We’ve spoken bits and pieces about dressing for a job and presenting your home for your mates and your lovers. Truth is, presentation will be a big part of your life.
This is the ‘dress for the job you want’, ‘fake it till you make it’, social cliques, representation.
The basics are this: There is the physical person you were born as and the person you choose to present as.
The physical person is skin, eye, hair color, body shape, etc. There are a few social boxes these things will put you in as a guarantee. Race, classism, and disability are the three major ones. Race is easy to grasp. We see black and white and yellow and brown around the world. Classism is harder because it’s not something people want to admit they judge on. This is largely a phenotype issue, as in to say that your facial structure may relate you to that of being a certain class of people. A Brahmen may have a different facial structure than a Shudras. A Singaporian has a different facial structure than a Sri Lankin. A Guana has a different facial structure than Nigerian. A Swede has a different facial structure than the Brittish. We should, as a people, be blind to these things, but most of the time we attribute a certain level of physical prowis to a certain level of physical class. This means the healthier you are, taller, stronger, the more likely that you are descended from a class that was at one point wealthy. Disability, I think, is the easiest for people to grasp because it’s so obvious. Handicaps are just that and most people are great at seeing someone with a handicap as being less of a person.
These physical presenters can’t really be changed and shouldn’t hold a basis for judgement, and yet they do. These perspectives should be eliminated. For all that, they are still extremely relative in how people view each other. I had two friends who worked in a bar. They, to me, were both from India. To each other, they looked at each others phenotype, their bodies and facial structures, and explained to me that he was a descendant from a higher class of person than she was. I was mind blown. They book looked like attractive people to me. Neither of them, today, were rich or came from rich families. Still, the memory of classist history apparently lives in a lot of bone structure. It’s just interesting to note. Americans are incredibly good at hiding this. It not so subtly still exists in the way people look and judge each other around the world.
After the unchangeable physical social boxes such as above comes the choice of presentation, and this you have 100% control over. This is how you dress, your haircut, your body language, speech patterns. There is certainly what we are raised with, our culture and community which shape these things, but around high-school we tend to solidify this presentation by either agreeing with how we were raised and going with that flow, or changing it.
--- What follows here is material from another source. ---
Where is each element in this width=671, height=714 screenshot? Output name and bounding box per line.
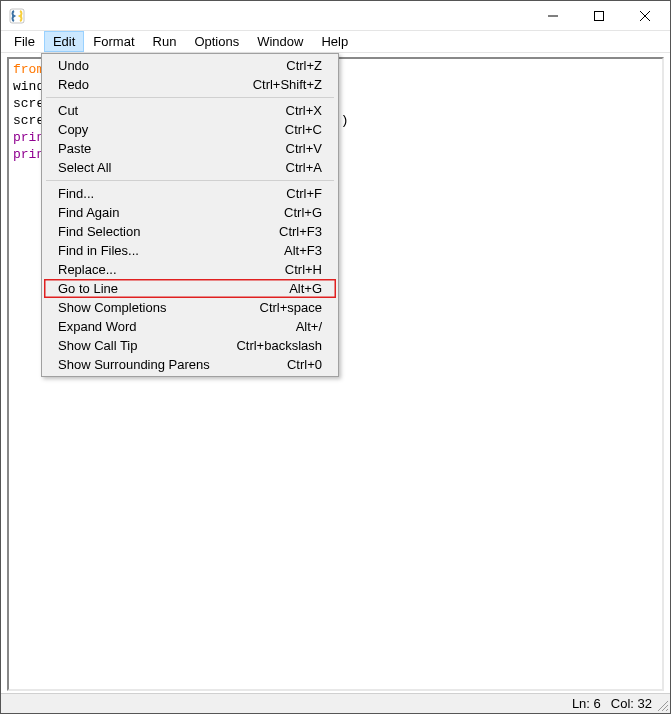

Drastic changes are normal in teen years, as self identification leads to self acknowledgement.
This is an easier conversation, actually, for the queer or trans community. The idea of presenting as cis male when you are in fact queer is nothing new. Presenting as female because you are female, even though you weren’t born with that genitalia, is an easy subject to grasp. Its harder to understand that a rich kid may present as poor, from the other side of the tracks. It’s harder to understand that a natural born athlete may present as an artist even though they’ve never held a pencil or paintbrush. Another great example of presenting is the super smart kid who pretends to be a dumb football jock. He doesn’t want to be bullied, so he pretends to be like everyone else.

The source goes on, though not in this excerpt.